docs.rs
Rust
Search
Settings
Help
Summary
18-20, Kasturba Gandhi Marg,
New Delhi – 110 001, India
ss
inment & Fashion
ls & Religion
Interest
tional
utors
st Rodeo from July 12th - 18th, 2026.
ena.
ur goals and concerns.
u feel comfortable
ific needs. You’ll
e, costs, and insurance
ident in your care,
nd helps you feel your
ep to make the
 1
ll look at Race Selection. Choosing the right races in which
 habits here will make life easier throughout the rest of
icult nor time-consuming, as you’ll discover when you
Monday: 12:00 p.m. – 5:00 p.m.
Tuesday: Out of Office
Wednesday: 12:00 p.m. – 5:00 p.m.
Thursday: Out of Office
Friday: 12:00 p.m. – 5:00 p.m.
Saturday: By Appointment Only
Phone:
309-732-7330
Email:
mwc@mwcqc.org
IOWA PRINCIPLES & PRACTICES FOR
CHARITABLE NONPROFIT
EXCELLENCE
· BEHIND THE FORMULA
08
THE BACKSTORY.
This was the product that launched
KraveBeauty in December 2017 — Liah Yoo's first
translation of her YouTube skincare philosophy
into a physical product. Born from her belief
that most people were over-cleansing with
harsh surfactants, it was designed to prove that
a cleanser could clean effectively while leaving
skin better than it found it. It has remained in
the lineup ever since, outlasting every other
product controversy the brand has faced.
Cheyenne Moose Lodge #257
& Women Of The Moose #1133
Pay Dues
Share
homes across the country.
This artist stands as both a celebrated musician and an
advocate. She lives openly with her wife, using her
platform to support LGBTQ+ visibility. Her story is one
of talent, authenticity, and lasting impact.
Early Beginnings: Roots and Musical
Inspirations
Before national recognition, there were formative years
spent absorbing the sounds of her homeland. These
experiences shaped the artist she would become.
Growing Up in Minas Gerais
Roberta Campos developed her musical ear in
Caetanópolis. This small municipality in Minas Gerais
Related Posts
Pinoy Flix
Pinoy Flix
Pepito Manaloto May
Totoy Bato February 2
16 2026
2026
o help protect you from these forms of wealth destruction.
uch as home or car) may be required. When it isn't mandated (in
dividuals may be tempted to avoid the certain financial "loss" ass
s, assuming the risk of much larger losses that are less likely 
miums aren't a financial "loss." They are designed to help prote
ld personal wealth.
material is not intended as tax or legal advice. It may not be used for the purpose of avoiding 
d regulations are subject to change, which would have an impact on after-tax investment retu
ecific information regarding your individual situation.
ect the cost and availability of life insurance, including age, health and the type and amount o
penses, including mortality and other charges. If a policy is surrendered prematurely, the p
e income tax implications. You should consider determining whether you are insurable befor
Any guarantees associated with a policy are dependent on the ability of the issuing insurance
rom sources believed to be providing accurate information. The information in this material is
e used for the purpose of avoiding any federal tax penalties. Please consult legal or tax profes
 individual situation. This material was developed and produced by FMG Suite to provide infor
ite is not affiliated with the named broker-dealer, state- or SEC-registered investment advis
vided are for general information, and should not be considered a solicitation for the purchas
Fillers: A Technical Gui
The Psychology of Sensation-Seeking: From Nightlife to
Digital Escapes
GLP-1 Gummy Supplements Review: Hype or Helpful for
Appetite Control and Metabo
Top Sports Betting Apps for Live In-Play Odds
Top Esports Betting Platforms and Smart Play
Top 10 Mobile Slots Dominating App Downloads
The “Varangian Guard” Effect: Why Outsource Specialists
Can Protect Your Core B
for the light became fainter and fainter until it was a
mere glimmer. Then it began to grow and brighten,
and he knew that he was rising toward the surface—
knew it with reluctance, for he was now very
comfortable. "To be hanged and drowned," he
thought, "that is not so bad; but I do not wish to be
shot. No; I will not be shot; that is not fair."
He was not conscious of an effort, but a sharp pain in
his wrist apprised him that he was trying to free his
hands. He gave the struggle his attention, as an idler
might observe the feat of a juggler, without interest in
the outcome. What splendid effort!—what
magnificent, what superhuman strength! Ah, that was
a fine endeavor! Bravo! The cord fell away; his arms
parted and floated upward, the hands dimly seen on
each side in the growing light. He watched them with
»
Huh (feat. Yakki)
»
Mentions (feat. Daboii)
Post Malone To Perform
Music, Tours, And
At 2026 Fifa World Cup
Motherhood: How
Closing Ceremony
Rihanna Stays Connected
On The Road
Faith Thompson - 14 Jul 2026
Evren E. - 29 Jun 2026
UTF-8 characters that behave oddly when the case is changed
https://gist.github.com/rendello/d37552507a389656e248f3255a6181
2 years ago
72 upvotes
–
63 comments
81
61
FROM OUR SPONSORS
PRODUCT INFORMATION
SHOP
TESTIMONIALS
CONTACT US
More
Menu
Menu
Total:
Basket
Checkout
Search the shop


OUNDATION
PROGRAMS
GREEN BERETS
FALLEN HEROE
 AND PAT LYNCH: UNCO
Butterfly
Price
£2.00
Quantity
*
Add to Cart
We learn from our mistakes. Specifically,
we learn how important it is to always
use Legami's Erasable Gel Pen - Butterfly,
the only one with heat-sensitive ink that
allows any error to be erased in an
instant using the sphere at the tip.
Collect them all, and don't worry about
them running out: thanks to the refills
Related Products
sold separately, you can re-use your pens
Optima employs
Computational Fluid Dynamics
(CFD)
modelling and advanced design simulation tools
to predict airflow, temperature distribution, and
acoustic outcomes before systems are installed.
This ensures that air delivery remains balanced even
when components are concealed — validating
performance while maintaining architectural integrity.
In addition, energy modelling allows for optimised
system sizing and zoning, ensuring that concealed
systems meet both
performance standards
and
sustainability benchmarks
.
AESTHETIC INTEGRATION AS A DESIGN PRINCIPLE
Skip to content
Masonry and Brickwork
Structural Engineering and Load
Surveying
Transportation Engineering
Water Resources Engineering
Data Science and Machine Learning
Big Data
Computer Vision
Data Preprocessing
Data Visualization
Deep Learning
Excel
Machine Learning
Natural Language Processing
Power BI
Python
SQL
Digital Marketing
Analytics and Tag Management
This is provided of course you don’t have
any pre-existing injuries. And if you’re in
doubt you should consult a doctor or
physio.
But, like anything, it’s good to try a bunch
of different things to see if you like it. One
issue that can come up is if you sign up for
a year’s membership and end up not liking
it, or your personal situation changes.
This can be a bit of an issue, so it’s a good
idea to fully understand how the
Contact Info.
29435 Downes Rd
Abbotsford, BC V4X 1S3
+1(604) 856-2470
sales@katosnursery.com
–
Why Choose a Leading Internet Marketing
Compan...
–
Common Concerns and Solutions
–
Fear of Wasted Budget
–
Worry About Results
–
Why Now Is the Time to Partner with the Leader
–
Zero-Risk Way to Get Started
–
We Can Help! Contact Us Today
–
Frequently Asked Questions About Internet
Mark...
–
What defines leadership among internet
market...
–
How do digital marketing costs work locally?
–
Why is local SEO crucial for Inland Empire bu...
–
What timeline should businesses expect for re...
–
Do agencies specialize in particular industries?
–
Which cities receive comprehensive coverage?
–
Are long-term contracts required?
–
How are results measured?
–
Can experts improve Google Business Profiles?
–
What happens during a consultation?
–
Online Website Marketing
++++++++++
• Assigned task: What are the lines above, starting at the one with "Pepito Manaloto May" and ending at the one with "dividuals may be"? Give them again exactly, and only them.

• Answer for the task:
Pepito Manaloto May
Totoy Bato February 2
16 2026
2026
o help protect you from these forms of wealth destruction.
uch as home or car) may be required. When it isn't mandated (in
dividuals may be tempted to avoid the certain financial "loss" ass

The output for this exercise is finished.